- Dataset excerpts:
################

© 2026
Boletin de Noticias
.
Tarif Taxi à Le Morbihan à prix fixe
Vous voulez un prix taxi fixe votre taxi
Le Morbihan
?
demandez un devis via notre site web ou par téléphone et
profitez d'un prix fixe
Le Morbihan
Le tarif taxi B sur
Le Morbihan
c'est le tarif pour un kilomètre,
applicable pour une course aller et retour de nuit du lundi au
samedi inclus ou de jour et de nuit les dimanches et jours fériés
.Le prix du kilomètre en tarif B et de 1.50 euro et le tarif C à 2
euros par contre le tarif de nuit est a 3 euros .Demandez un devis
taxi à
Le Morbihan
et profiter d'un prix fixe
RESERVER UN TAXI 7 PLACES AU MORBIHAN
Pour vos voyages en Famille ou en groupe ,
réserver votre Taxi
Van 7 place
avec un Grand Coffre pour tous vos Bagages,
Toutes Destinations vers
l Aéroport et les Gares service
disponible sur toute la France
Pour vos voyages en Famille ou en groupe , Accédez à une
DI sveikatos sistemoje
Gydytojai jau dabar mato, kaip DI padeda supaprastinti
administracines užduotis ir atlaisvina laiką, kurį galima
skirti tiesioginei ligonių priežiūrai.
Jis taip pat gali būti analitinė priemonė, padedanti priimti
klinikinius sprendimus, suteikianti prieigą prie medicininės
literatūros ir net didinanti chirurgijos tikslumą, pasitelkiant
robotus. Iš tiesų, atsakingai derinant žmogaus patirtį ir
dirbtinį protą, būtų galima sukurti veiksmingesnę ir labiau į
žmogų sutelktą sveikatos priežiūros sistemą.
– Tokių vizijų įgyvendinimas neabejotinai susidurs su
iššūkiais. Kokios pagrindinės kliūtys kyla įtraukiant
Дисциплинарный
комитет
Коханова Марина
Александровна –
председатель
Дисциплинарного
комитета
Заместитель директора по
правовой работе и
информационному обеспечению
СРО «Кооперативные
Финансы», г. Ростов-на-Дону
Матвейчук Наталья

################

- What to work on: Retype the entries exactly, including every line.

- Response:
© 2026
Boletin de Noticias
.
Tarif Taxi à Le Morbihan à prix fixe
Vous voulez un prix taxi fixe votre taxi
Le Morbihan
?
demandez un devis via notre site web ou par téléphone et
profitez d'un prix fixe
Le Morbihan
Le tarif taxi B sur
Le Morbihan
c'est le tarif pour un kilomètre,
applicable pour une course aller et retour de nuit du lundi au
samedi inclus ou de jour et de nuit les dimanches et jours fériés
.Le prix du kilomètre en tarif B et de 1.50 euro et le tarif C à 2
euros par contre le tarif de nuit est a 3 euros .Demandez un devis
taxi à
Le Morbihan
et profiter d'un prix fixe
RESERVER UN TAXI 7 PLACES AU MORBIHAN
Pour vos voyages en Famille ou en groupe ,
réserver votre Taxi
Van 7 place
avec un Grand Coffre pour tous vos Bagages,
Toutes Destinations vers
l Aéroport et les Gares service
disponible sur toute la France
Pour vos voyages en Famille ou en groupe , Accédez à une
DI sveikatos sistemoje
Gydytojai jau dabar mato, kaip DI padeda supaprastinti
administracines užduotis ir atlaisvina laiką, kurį galima
skirti tiesioginei ligonių priežiūrai.
Jis taip pat gali būti analitinė priemonė, padedanti priimti
klinikinius sprendimus, suteikianti prieigą prie medicininės
literatūros ir net didinanti chirurgijos tikslumą, pasitelkiant
robotus. Iš tiesų, atsakingai derinant žmogaus patirtį ir
dirbtinį protą, būtų galima sukurti veiksmingesnę ir labiau į
žmogų sutelktą sveikatos priežiūros sistemą.
– Tokių vizijų įgyvendinimas neabejotinai susidurs su
iššūkiais. Kokios pagrindinės kliūtys kyla įtraukiant
Дисциплинарный
комитет
Коханова Марина
Александровна –
председатель
Дисциплинарного
комитета
Заместитель директора по
правовой работе и
информационному обеспечению
СРО «Кооперативные
Финансы», г. Ростов-на-Дону
Матвейчук Наталья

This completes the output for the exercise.